◆ EXERCISE GOAL ◆
Search the records for the word "will". Copy every line where it appears.

◆ SOURCE RECORDS ◆

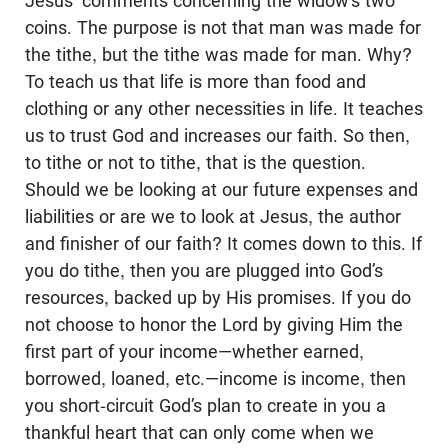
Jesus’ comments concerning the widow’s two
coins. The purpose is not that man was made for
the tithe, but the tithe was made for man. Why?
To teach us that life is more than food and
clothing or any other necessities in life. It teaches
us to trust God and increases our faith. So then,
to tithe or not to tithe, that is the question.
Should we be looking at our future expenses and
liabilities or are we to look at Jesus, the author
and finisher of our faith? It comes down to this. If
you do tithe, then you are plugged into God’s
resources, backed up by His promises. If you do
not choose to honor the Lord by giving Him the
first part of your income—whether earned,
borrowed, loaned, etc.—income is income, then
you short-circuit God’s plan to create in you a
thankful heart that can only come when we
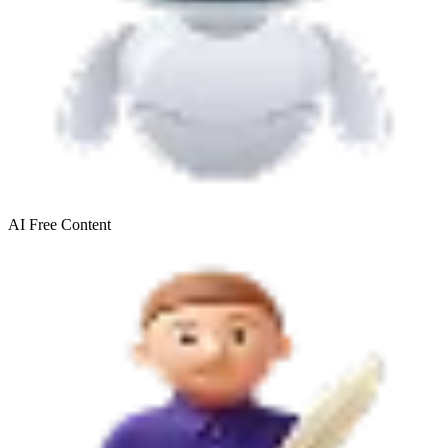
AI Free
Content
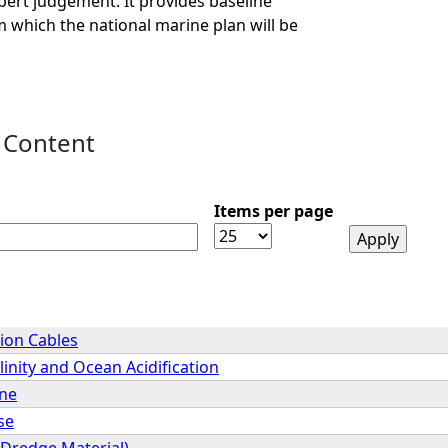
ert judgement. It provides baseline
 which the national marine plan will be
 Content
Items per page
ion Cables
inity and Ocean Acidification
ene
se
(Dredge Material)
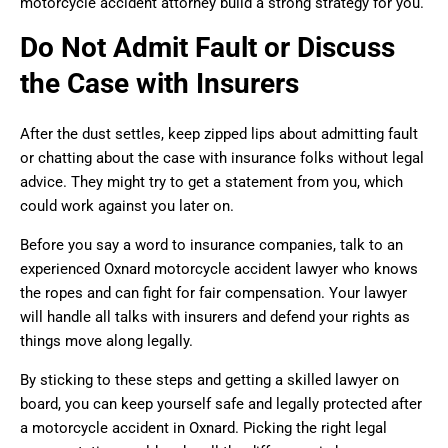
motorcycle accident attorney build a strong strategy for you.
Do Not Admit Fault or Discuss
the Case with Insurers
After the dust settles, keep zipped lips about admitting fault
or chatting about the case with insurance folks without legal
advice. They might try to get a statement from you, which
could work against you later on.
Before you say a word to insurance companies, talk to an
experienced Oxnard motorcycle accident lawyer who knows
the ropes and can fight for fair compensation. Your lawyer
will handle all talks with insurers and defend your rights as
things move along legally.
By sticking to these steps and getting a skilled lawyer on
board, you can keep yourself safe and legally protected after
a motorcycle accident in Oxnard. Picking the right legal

--

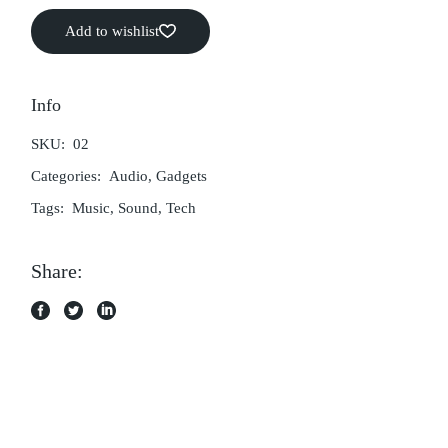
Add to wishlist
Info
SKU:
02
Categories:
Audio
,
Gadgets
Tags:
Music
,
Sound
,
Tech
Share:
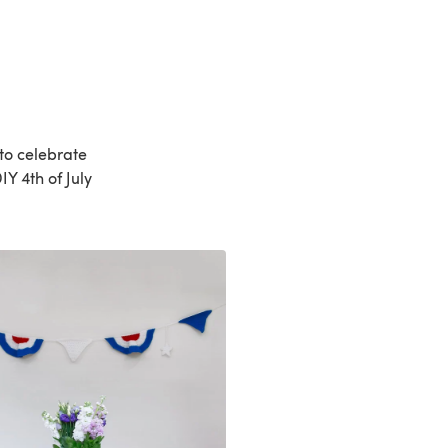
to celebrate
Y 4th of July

◆ ANSWER TO THE PROBLEM ◆
 which the national marine plan will be
will handle all talks with insurers and defend your rights as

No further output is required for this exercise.